Он запустил пальцы в волосы и улыбнулся своей обычной простоватой улыбкой.
– Да нет, я хочу жить здесь. Просто говорю, что все это очень странно!
– Ну, вечно ты здесь не будешь. Вся молодежь уезжает из Мэна, потому что тут работы нет.
– Сьюзи, – перебил ее Боб. – Что ты несешь? Если Зак решит податься в гериатрию, здесь ему хватит работы на всю жизнь.
– Слушайте, – вмешался Зак, – а дядя Джим-то где?
– Занят, – ответил Боб. – Мы надеемся, что очень.
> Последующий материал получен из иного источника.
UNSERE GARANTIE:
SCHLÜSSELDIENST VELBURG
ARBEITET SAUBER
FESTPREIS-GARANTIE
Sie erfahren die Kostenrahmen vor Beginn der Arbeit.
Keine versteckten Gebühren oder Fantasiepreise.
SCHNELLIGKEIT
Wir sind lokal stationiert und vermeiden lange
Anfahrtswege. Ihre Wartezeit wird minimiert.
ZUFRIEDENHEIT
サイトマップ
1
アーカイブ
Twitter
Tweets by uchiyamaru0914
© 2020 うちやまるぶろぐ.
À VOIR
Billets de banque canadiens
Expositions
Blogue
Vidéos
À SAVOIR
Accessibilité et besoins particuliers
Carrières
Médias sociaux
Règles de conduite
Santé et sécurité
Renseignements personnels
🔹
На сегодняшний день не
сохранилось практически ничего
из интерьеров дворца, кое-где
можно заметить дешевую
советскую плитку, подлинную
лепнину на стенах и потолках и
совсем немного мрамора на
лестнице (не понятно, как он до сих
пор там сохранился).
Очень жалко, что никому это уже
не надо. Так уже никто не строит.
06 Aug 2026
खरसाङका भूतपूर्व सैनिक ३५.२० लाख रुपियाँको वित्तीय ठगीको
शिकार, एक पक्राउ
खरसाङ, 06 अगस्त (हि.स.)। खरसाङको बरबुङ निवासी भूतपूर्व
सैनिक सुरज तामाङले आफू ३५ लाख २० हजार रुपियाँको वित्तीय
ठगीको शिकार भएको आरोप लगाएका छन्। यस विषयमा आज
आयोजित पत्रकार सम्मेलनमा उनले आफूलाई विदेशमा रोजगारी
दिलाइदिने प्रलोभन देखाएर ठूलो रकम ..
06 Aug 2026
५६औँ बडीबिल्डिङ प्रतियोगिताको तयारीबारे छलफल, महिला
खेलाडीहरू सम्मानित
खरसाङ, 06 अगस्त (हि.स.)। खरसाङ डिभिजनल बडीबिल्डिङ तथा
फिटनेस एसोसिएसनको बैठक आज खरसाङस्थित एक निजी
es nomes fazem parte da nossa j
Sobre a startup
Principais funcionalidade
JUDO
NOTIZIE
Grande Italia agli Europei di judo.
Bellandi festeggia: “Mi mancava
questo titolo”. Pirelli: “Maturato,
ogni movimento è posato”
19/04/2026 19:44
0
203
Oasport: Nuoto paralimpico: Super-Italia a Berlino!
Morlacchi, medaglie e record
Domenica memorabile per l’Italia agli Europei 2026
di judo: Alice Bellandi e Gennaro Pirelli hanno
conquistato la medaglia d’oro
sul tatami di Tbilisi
На восточное побережье опустилась ночь. Раньше всего солнце село в прибрежном городке Любек, затем в Ширли-Фоллс, а потом и дальше – в Массачусетсе, Коннектикуте, Нью-Йорке. Уже давно стемнело, когда автобус подвез Джима Берджесса к похожему на железные соты автобусному терминалу Портового управления Нью-Йорка; было темно, когда он смотрел из окна такси на город с Бруклинского моста. Абдикарим завершил последнюю молитву перед сном и думал о Бобе Берджессе, который, наверное, теперь дома с темноглазым мальчиком – тем мальчиком, который в этот самый момент говорил матери: «Да-а, стены надо бы перекрасить». Боб пошел выпустить собаку и стоял на крыльце, дыша холодным воздухом. На небе не было ни луны, ни звезд. Боб изумлялся тому, до чего же в этом городе темно. Он думал о Маргарет с любопытством, и его сердце уже чуяло свою судьбу. Он никогда – никогда – не предполагал, что вернется в Мэн. На минуту ему даже сделалось жутко: придется день ото дня носить толстые свитера, стряхивать снег с ботинок, входить в холодные комнаты. Он ведь сбежал от этого, и Джим тоже. И все-таки то, что его ожидало, было уже знакомо, и Боб подумал: «Такова жизнь». Мысли же о Джиме не облекались в слова, а представляли собой наплыв чувств, глубоких, как ночное небо. Боб позвал собаку и ушел в дом. Он лег спать на диване у Сьюзан, сжимая переведенный на вибросигнал телефон – не выпускал его из рук всю ночь: вдруг Джиму понадобится помощь. Но телефон молчал, он так и остался темным и неподвижным, когда первые бледные лучи утреннего света бесцеремонно пробились сквозь жалюзи.
Примечания
1
Орентал Джеймс Симпсон – знаменитый игрок в американский футбол, который в 1994 году обвинялся в убийстве жены и ее любовника и был оправдан – согласно распространенному мнению, лишь благодаря мастерству своих адвокатов. (Здесь и далее прим. переводчика.)
2
Стербридж-Виллидж – музей под открытым небом, посвященный быту Новой Англии на рубеже XVIII–XIX веков.
3
«Мокси» – безалкогольный газированный напиток, символ штата Мэн.
4
Последнюю смертную казнь в Техасе до введения моратория провели с ошибкой, в результате чего преступник оставался в сознании около двадцати минут вместо обычных трех-пяти, и смертельная инъекция была сделана ему повторно. От первого укола до смерти прошло тридцать четыре минуты.
5
Crisco – торговая марка расфасованного в банки кулинарного жира, выпускаемого компанией «Procter and Gamble».
6
Оба слова нацистского приветствия «Heil Hitler!» начинаются с латинской буквы H.
7
Цурисы (идиш) – неприятности.
8
Огаста – столица штата Мэн.
9
В английском языке слово dick является эвфемизмом полового члена.
10
Gatorade – спортивный напиток для восстановления солевого баланса в организме.
11
Синдром Туретта – неврологическое расстройство, для которого характерны вокальные тики, могущие принимать форму непреодолимого желания повторять бранные слова.
12
Остров Эллис – остров в устье реки Гудзон, на котором в 1852–1924 гг. действовал главный центр приема иммигрантов в США.
13
Охранный ордер – выдаваемое судом официальное запрещение приближаться к человеку на определенное расстояние.
14
«Кей-март» – американская сеть дешевых магазинов с широким ассортиментом товаров.